How does a health care provider connect to NC HealthConnex?

How does a health care provider connect to NC HealthConnex?

  1. The first step is reviewing and signing the Participation Agreement, which is the contract that governs the data sharing between the health care provider and the NC HIEA. This agreement can be found on our website with instructions for completion. For more information, visit our How to Connect page. Interested providers may also join a monthly “How to Connect Call” that is scheduled for the last Monday of each month at noon.
  2. The second step is to have required technology in place. The NC HIEA Participation Agreement requires EHRs that are minimally capable of sending HL7 messages, version 2 and higher. EHR products that are ONC-certified for Meaningful Use for Centers for Medicare & Medicaid Services (CMS) Incentive Programs can usually connect more easily to NC HealthConnex. The NC HIEA has also created a technology specification and data target that can be found here. This document can also be used to ensure that your EHR vendor can meet our technology standards.
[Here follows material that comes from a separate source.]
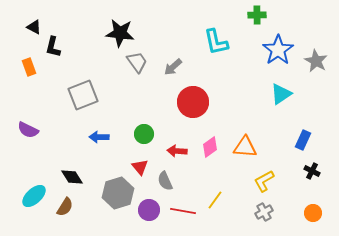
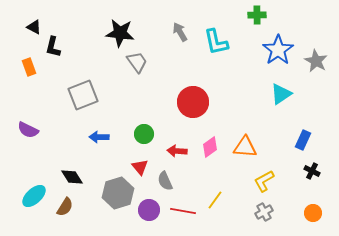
gray arrow: moved 7 px right, 35 px up; rotated 102 degrees clockwise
Providers who are planning to install and use an electronic health record system (EHR/EMR) in their practice should expect the process to last on average 12 to 18 months, as follows:

  • Six to nine months for procurement
  • Three to six months for implementation and training
  • Three to four months for onboarding to NC HealthConnex.
How does a health care provider meet the "connected" requirement?

How does a health care provider meet the "connected" requirement?

A health care provider is considered “connected” when its clinical and demographic information pertaining to services paid for by Medicaid and/or other state health care funds are sent to NC HealthConnex daily. This transmission of information may be through a direct connection to NC HealthConnex or through an indirect connection, such as through another HIE, EHR vendor or a similar affiliate. Participation agreements must provide details of indirect connections through other entities, such as Mission Health’s HIE.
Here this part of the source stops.